• ACTIVITY:
Isolate every line in the records below with "Server" in it.

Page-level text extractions
——

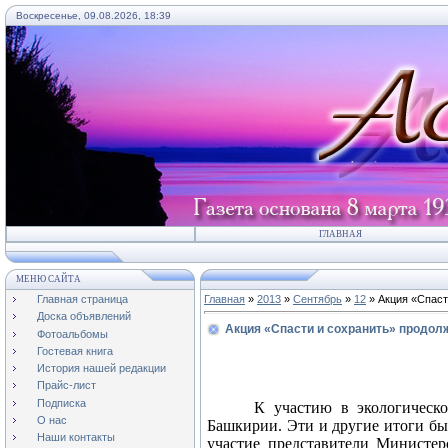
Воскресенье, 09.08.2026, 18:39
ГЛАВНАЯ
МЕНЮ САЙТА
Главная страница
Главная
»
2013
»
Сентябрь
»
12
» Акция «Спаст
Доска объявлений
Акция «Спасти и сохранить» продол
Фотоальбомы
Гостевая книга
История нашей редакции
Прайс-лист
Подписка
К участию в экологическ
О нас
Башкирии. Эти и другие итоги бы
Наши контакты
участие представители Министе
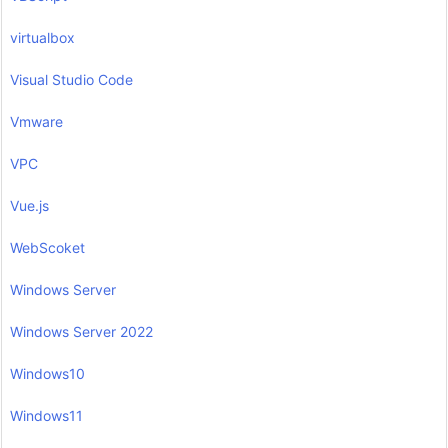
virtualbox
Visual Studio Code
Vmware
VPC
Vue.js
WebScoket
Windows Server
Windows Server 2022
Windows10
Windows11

——

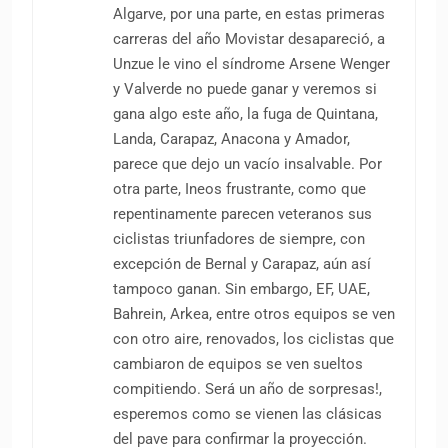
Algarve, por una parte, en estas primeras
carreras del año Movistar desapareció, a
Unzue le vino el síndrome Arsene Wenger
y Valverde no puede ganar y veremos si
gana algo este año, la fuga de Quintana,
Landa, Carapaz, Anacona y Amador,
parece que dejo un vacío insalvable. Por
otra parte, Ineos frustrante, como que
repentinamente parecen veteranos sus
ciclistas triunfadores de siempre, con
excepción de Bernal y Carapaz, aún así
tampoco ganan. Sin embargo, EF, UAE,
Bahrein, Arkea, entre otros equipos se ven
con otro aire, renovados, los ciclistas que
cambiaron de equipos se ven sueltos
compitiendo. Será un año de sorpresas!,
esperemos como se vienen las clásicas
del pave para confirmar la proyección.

——

• SOLUTION TO THIS TASK:
Windows Server
Windows Server 2022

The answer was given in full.